A suburb of Boston, of all places, has a vibrant example of a trend that the folks down on the bayou never saw coming: Viet-Cajun.
“This could easily be a crawfish boil in Cajun country, until you notice the spring rolls, fried rice, and coconut drinks. The 25-seat spot is the first to bring the growing Viet-Cajun food craze to Boston: Cajun cooking and crawfish served with a Vietnamese twist,” writes Denise Taylor of the Boston Globe.
Taylor’s piece on Brother’s Crawfish is a tidy little lesson in culinary history as well as a review: She quotes Jerald Horst, a fisheries expert and co-author of “The Louisiana Seafood Bible: Crawfish.”

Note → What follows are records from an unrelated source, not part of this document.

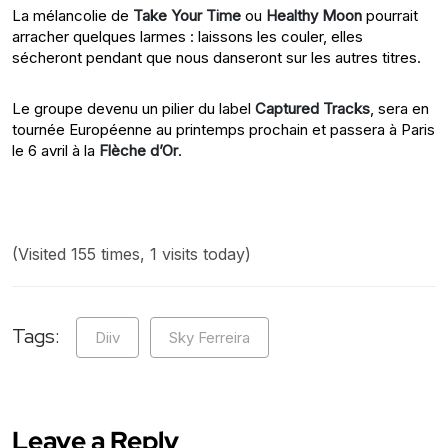
La mélancolie de
Take Your Time
ou
Healthy Moon
pourrait
arracher quelques larmes : laissons les couler, elles
sécheront pendant que nous danseront sur les autres titres.
Le groupe devenu un pilier du label
Captured Tracks
, sera en
tournée Européenne au printemps prochain et passera à Paris
le 6 avril à la
Flèche d’Or
.
(Visited 155 times, 1 visits today)
Tags:
Diiv
Sky Ferreira
Leave a Reply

“The cuisine has roots in Louisiana, where Vietnamese immigrants who had been fishermen settled. The delta of south Louisiana is very much like the Mekong Delta geographically and natural history-wise. As they prospered in the fishing industry, the Vietnamese took land jobs, many as seafood retailers.”
Horst remembers that 35 years ago when he started in the business, most of the industry was in the hands of Sicilian market owners. Now, he says, its over 90 percent Vietnamese owners.

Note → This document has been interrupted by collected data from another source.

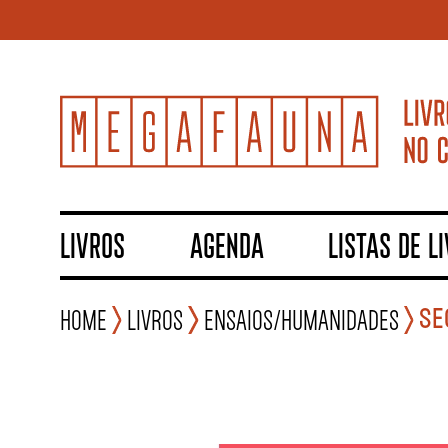
LIVROS
AGENDA
LISTAS DE L
SE
Home
Livros
Ensaios/Humanidades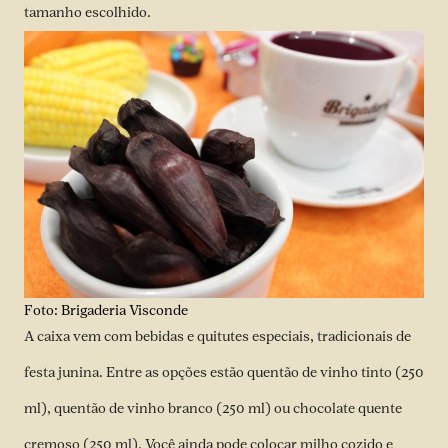
tamanho escolhido.
Foto: Brigaderia Visconde
A caixa vem com bebidas e quitutes especiais, tradicionais de
festa junina. Entre as opções estão quentão de vinho tinto (250
ml), quentão de vinho branco (250 ml) ou chocolate quente
cremoso (250 ml). Você ainda pode colocar milho cozido e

Taylor reports that Viet-Cajun places are springing up throughout the country, as far west as (of course) Las Vegas.
Prepare to salivate as you read this article, which moves into lyrical praise for the magic worked on crawfish when the traditional “mustard seed, coriander, bay leaf, dill, allspice, and a lot of cayenne” get shoved aside for the likes of “ginger, lime, lemongrass, or the salty fish sauce nuoc mam.”
As the late Hank Williams would have said, me-oh-my-oh.